BEGIN Information shown
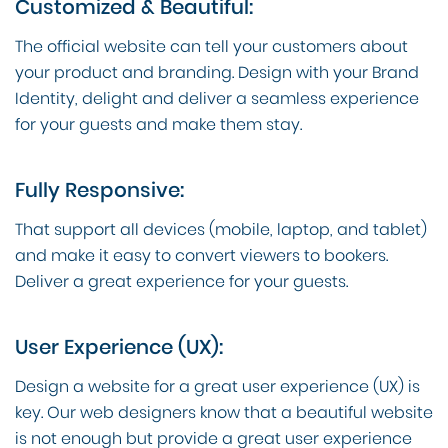
Customized & Beautiful:
The official website can tell your customers about
your product and branding. Design with your Brand
Identity, delight and deliver a seamless experience
for your guests and make them stay.
Fully Responsive:
That support all devices (mobile, laptop, and tablet)
and make it easy to convert viewers to bookers.
Deliver a great experience for your guests.
User Experience (UX):
Design a website for a great user experience (UX) is
key. Our web designers know that a beautiful website
is not enough but provide a great user experience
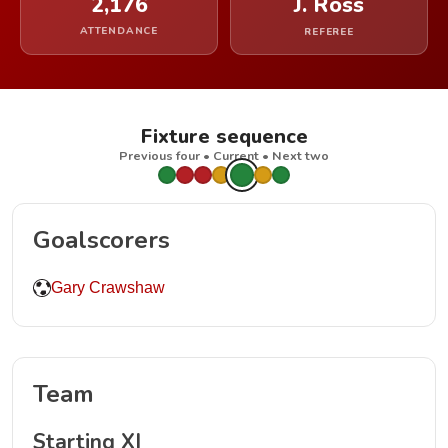
2,176
J. Ross
ATTENDANCE
REFEREE
Fixture sequence
Previous four • Current • Next two
Goalscorers
Gary Crawshaw
Team
Starting XI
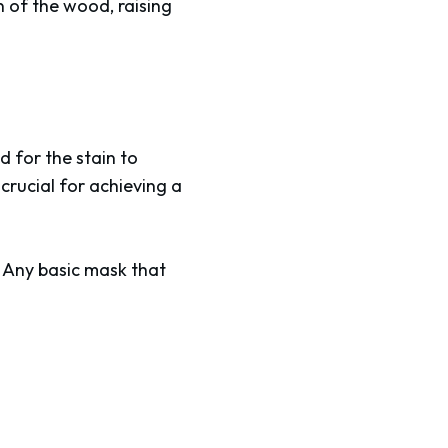
n of the wood, raising
d for the stain to
 crucial for achieving a
. Any basic mask that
END Information shown
Write out nothing but the lines from the start of the data through the line with "That support all". Leave out the pictures.

Customized & Beautiful:
The official website can tell your customers about
your product and branding. Design with your Brand
Identity, delight and deliver a seamless experience
for your guests and make them stay.
Fully Responsive:
That support all devices (mobile, laptop, and tablet)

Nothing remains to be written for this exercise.